Principal Component Analysis - An Introduction with R Implementation

Introduction

Statistical Modeling is a very popular term nowadays. The main task of any type of mathematical modeling is to describe a variable of interest in terms of some other related variables. More specifically, to establish a functional relationship among the variables with proper mathematical justification. The variable which has to be described is called target or response variable and the variable(s) through which the target variable is described is(are) called predictor variable(s). A mathematical model can be expressed follows,

\[ y = f(x) + error \]

where \(f(x)\) can be any function of the predictor \(x\) or of the set of predictors \(\mathbf{x} = (x_1, x_2, \ldots, x_p)'\). Some common functions are,

\(f(x_1, x_2, \ldots, x_p) = \beta_0 + \sum_{i=1}^p \beta_i x_i\)
\(f(x_1, x_2, \ldots, x_p) = \frac{1}{1 + e^{-\beta_0 - \sum_{i=1}^p \beta_i x_i}}\)

etc.

It is very common to think that predictive power of a model increases as we include more and more predictors in the model. But it has a downside as well. It makes the model uninterpretable. Not only that, including large number of predictors in the model increases the chance for some of the predictors to be correlated i.e. they don’t provide additional information about the target variable. It is known as multicollinearity problem. So, using too many predictors can be cumbersome for modeling, this is called curse of dimensionality.

This post is on a very popular dimension reduction technique, known as Principal Component Ananlysis. I will describe the underlying mathematics as well as the step-by-step implementation procedures in R.

What is Principal Component Analysis (PCA) ?

If you are familiar with linear algebra, especially the linear transformation part, then it will be a bit easier to understand the whole matter. But it is not mandatory.

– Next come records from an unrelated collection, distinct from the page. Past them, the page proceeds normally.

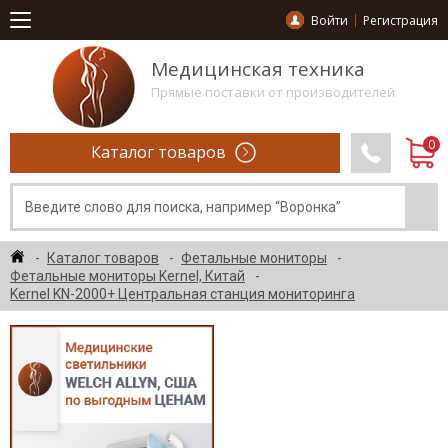
Войти
Регистрация
Медицинская техника
Прямые поставки от производителей
Каталог товаров
Каталог товаров
Фетальные мониторы
Фетальные мониторы Kernel, Китай
Kernel KN-2000+ Центральная станция мониторинга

Let me show you first an example. Suppose, we have marks of 200 students both in English and Mathematics. The simple sactter plot for the marks is given below:

Now, the question is which subject should be the better discriminating factor in case of comparing among the students? You probably answer English, as variation along the axis English is higher than that of axis Mathematics. In data analysis, sometimes the most important task is to find the axis along which the data has larger variation.

Now, what about the case if the scatter plot looks like the one given below,

Surely, the larger variation of the data is along a slanted line with some positive slope, say

\[ Maths = \beta \times English \]

which is actually a linear combibation of the two axes with coefficients 1 and \(-\beta\). So, the larger variation of the data is along a new axis (if we rotate the original coordinate system) which a is a linear combination of existing axes.

So, for choosing the discriminating factor, it is enough to consider only a single variable (for the first case) or an appropriate linear combination of the two variables. Hence the dimension reduces from two to one.

PCA tries to identify the axes along which the data varies largely just by rotating the original coordinate system or equivalently taking linear combinations of the original axes.

In case of two dimensional data it is pretty easier to plot the scatter diagram and identify the axis in which variation is largest, but real life data comes with more dimensions, in that case it is not possible to understant all these things graphically rather we have to use some metrics to identify it.

The Excellent mathematics behind PCA

According the last section, PCA’s are the linear combinations of the original axes. Now the task is to compute the coefficients of the linear combinations.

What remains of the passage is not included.